Based on our poll from two weeks ago, fans are split almost evenly between buying and selling before tomorrow’s trade deadline. The Yankees could try to make one last run with Mariano Rivera or kick start a rebuild by dealing off anyone drawing interest, and both options are perfectly reasonable. I fall on the “try to make on last run with Mo” side, but that’s just me. Beyond this season is another story, however. Pretty much no one will disagree with me when I say the Yankees are probably going to get a whole lot worse before they return to being legitimate World Series contenders.
That’s the dilemma the team will face this coming offseason. Do they continue to hold things together with gum and duct tape or try to build a viable young core to anchor the franchise moving forward? Ownership wants to get under the $189M luxury tax threshold to reap the (smaller than anticipated) financial benefits and that’s fine; it’s their team and they can do whatever they hell they want. At the same time, they’ve sent mixed messages and made reaching that goal even more difficult by trading for Alfonso Soriano and re-signing Ichiro Suzuki to contracts that impact the 2014 payroll.
The Yankees are in danger of becoming a team that is stuck in the middle going forward, meaning a club that isn’t good enough to legitimately contend and not bad enough to completely tear down. They’re there right now, really. Look at say, the 2012 Phillies or the 2010 Angels to get an idea of how that story ends if only half-measures are taken. The Yankees are going to have to decide this offseason whether they want to continue to try to contend or take a step back and rebuild. Ownership and the baseball ops people have to agree with the direction, come up with a plan, and stick to it. They can’t have one group going one way and another group going a different way.
The reason this decision has to be made this winter and not next year or the year after is Robinson Cano. He’s due a massive contract, and I have a very hard time seeing how the Yankees can given him that contract and legitimately contend while staying under the luxury tax threshold. It’s doable, sure, I just have a hard time seeing how without some great production from unexpected places (young prospects, old veterans, etc.). Cano’s a star of the first order, but does the team want to give him a nine-figure deal only to handcuff themselves financially and not surround him with quality players during his remaining years as an elite player? Wouldn’t that completely defeat the purpose of re-signing him?

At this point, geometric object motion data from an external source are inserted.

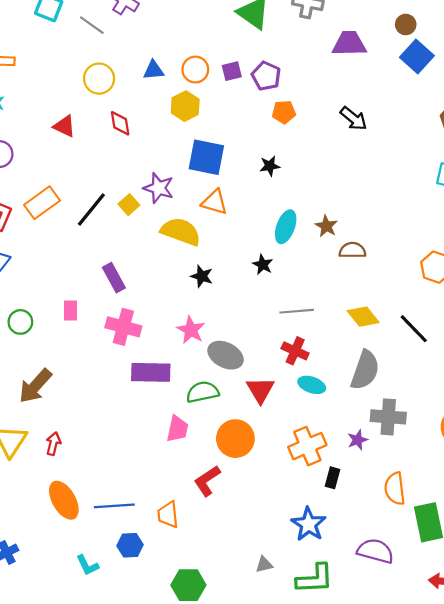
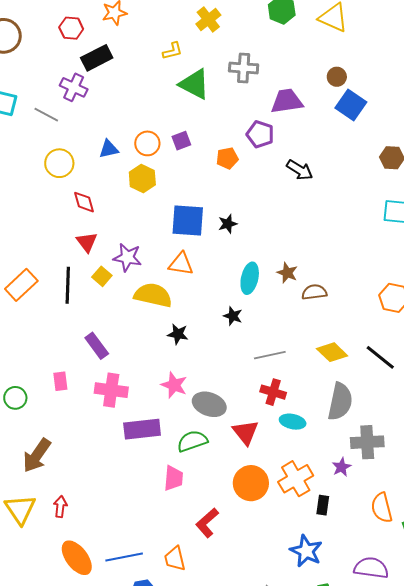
purple pentagon: (266, 76) -> (260, 134), moved
orange pentagon: (284, 112) -> (227, 158), moved
red triangle: (64, 126) -> (87, 242), moved, turned 35
blue square: (206, 157) -> (188, 220), moved
black line: (91, 209) -> (68, 285), turned -30
orange circle: (235, 439) -> (251, 483), moved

Given the state of the organization, from the Major League roster on down through the farm system, it appears the team will have to decide between re-signing Cano, scrapping the payroll plan, and going for it, or letting Cano walk, sticking to the payroll plan, and rebuilding rather soon. I don’t see how they can do both, retain Cano and stay under the luxury tax threshold, while contending. There are two very clear sides here and everyone has to get together and pick one. Is there a right answer? I don’t know, but I do know the wrong one: the one that keeps the team in the middle between contender and rebuilder. Pick one of the two and go all-in to accomplish it.